(Dataset entries)
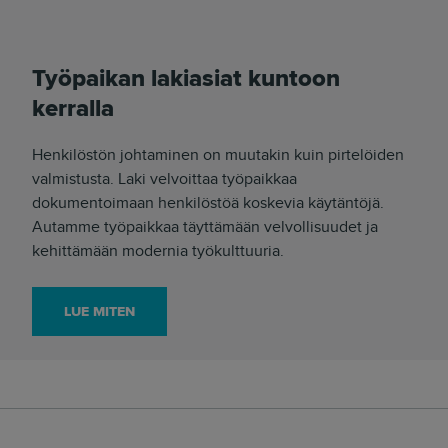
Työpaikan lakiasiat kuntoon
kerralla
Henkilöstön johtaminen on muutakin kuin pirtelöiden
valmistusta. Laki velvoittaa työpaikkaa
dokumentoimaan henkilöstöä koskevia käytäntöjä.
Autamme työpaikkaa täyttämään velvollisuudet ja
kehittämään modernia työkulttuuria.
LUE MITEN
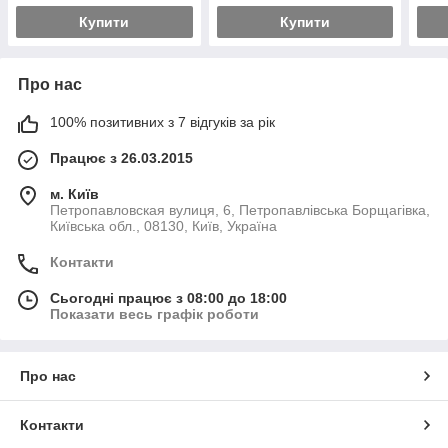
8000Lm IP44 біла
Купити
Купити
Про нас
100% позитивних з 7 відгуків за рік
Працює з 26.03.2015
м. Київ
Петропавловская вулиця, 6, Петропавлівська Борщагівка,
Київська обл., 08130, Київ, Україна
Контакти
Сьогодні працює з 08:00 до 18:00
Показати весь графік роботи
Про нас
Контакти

> How to complete this task
Without including the pictures, return each record above exactly as it stands.

> Exercise result
Työpaikan lakiasiat kuntoon
kerralla
Henkilöstön johtaminen on muutakin kuin pirtelöiden
valmistusta. Laki velvoittaa työpaikkaa
dokumentoimaan henkilöstöä koskevia käytäntöjä.
Autamme työpaikkaa täyttämään velvollisuudet ja
kehittämään modernia työkulttuuria.
LUE MITEN
8000Lm IP44 біла
Купити
Купити
Про нас
100% позитивних з 7 відгуків за рік
Працює з 26.03.2015
м. Київ
Петропавловская вулиця, 6, Петропавлівська Борщагівка,
Київська обл., 08130, Київ, Україна
Контакти
Сьогодні працює з 08:00 до 18:00
Показати весь графік роботи
Про нас
Контакти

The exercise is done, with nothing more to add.